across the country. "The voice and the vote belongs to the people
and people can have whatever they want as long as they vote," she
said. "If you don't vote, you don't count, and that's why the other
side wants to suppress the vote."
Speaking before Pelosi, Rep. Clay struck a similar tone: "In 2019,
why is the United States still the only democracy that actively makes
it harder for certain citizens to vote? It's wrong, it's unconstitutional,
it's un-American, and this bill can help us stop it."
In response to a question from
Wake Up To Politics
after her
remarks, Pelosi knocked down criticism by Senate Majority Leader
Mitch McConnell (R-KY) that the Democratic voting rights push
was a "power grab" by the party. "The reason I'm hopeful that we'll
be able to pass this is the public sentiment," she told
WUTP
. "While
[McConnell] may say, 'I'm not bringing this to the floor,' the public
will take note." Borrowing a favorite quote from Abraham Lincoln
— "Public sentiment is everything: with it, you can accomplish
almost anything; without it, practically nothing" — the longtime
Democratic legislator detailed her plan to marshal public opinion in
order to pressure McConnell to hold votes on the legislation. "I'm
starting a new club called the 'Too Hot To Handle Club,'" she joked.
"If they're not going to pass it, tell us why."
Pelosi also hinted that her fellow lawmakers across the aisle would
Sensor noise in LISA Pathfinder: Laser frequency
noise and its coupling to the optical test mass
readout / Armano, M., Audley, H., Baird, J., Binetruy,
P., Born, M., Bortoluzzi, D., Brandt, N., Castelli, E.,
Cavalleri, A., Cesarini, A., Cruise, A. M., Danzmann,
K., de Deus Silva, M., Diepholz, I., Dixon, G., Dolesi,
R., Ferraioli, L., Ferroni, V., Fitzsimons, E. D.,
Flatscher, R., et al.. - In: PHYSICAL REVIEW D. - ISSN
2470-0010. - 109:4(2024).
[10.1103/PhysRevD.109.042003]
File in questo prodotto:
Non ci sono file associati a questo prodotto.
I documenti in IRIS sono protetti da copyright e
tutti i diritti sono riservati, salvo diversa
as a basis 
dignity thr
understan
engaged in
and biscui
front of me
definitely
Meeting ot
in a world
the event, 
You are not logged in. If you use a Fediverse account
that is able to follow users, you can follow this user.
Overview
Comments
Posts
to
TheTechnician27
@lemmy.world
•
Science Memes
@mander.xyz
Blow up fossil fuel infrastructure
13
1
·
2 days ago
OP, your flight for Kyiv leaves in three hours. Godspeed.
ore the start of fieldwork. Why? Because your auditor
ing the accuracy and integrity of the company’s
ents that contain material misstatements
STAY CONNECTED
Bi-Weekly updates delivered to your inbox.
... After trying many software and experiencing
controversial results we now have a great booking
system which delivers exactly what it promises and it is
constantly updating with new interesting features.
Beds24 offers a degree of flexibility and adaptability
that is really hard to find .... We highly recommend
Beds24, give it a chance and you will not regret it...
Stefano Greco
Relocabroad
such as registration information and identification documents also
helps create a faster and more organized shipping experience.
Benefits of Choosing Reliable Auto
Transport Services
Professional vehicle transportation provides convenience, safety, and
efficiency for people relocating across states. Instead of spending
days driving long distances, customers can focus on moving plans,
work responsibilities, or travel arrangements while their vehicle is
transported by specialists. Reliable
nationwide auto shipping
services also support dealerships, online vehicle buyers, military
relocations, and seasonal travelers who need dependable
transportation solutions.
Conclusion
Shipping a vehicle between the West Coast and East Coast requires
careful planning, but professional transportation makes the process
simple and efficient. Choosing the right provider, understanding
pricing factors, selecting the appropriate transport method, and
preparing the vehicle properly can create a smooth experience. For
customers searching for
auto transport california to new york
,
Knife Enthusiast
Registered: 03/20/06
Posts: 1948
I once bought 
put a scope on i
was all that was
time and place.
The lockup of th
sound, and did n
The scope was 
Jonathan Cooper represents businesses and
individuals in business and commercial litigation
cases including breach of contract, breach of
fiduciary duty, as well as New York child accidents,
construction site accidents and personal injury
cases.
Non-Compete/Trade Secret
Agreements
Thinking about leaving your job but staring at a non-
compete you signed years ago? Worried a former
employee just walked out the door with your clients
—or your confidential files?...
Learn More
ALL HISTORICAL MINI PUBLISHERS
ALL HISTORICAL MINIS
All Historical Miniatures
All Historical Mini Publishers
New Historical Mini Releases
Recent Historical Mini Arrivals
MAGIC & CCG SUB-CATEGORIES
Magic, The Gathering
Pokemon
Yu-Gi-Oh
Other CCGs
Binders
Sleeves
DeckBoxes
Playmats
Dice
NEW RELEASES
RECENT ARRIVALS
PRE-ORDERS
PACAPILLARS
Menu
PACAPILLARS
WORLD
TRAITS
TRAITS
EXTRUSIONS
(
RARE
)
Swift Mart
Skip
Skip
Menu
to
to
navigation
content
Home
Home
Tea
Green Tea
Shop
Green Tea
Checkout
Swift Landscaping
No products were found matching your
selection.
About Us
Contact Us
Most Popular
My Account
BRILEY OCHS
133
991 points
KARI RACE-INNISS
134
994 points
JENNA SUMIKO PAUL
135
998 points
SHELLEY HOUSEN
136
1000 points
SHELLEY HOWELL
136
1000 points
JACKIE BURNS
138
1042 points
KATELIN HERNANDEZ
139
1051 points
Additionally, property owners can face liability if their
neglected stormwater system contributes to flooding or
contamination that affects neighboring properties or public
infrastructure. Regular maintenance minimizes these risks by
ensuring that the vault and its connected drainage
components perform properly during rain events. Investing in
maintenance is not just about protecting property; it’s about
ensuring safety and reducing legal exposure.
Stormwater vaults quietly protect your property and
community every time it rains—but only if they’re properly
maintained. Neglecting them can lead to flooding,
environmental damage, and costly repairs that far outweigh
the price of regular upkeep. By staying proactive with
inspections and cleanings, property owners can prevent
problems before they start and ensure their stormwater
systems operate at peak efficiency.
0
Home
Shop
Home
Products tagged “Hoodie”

▬▬▬

### Your instructions
From the records above, print only the lines between the one holding "transportation solutions." and the one holding "Recent Historical Mini Arrivals", inclusive, exactly as they stand.

### Reply
transportation solutions.
Conclusion
Shipping a vehicle between the West Coast and East Coast requires
careful planning, but professional transportation makes the process
simple and efficient. Choosing the right provider, understanding
pricing factors, selecting the appropriate transport method, and
preparing the vehicle properly can create a smooth experience. For
customers searching for
auto transport california to new york
,
Knife Enthusiast
Registered: 03/20/06
Posts: 1948
I once bought 
put a scope on i
was all that was
time and place.
The lockup of th
sound, and did n
The scope was 
Jonathan Cooper represents businesses and
individuals in business and commercial litigation
cases including breach of contract, breach of
fiduciary duty, as well as New York child accidents,
construction site accidents and personal injury
cases.
Non-Compete/Trade Secret
Agreements
Thinking about leaving your job but staring at a non-
compete you signed years ago? Worried a former
employee just walked out the door with your clients
—or your confidential files?...
Learn More
ALL HISTORICAL MINI PUBLISHERS
ALL HISTORICAL MINIS
All Historical Miniatures
All Historical Mini Publishers
New Historical Mini Releases
Recent Historical Mini Arrivals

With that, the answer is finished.